## [To do]
Among the entries below, find each line holding "gran" and return it.

%%

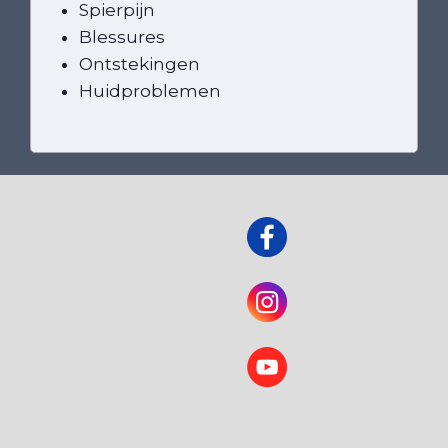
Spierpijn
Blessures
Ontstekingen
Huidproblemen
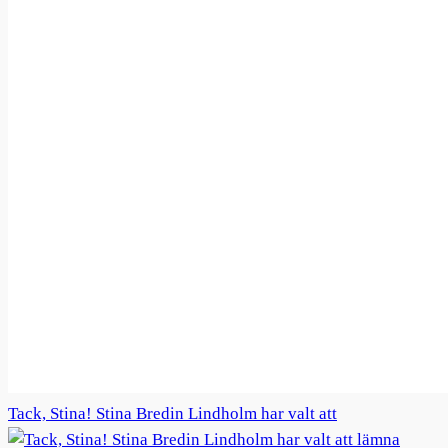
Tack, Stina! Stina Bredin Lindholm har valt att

%%
%%

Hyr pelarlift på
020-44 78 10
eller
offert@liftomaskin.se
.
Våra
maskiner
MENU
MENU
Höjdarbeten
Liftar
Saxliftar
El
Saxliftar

%%
%%

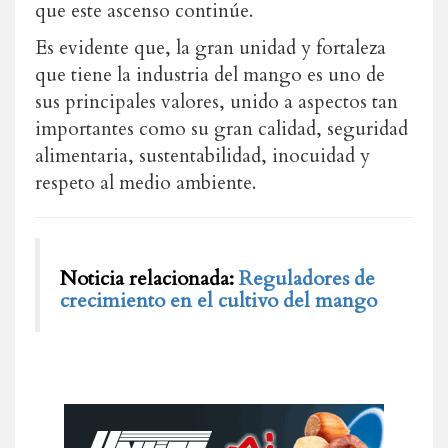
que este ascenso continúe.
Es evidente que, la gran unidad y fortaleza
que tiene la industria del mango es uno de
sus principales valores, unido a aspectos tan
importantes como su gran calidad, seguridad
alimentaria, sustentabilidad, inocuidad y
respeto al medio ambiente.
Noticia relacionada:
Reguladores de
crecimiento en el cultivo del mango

%%

## [Result of this task]
Es evidente que, la gran unidad y fortaleza
importantes como su gran calidad, seguridad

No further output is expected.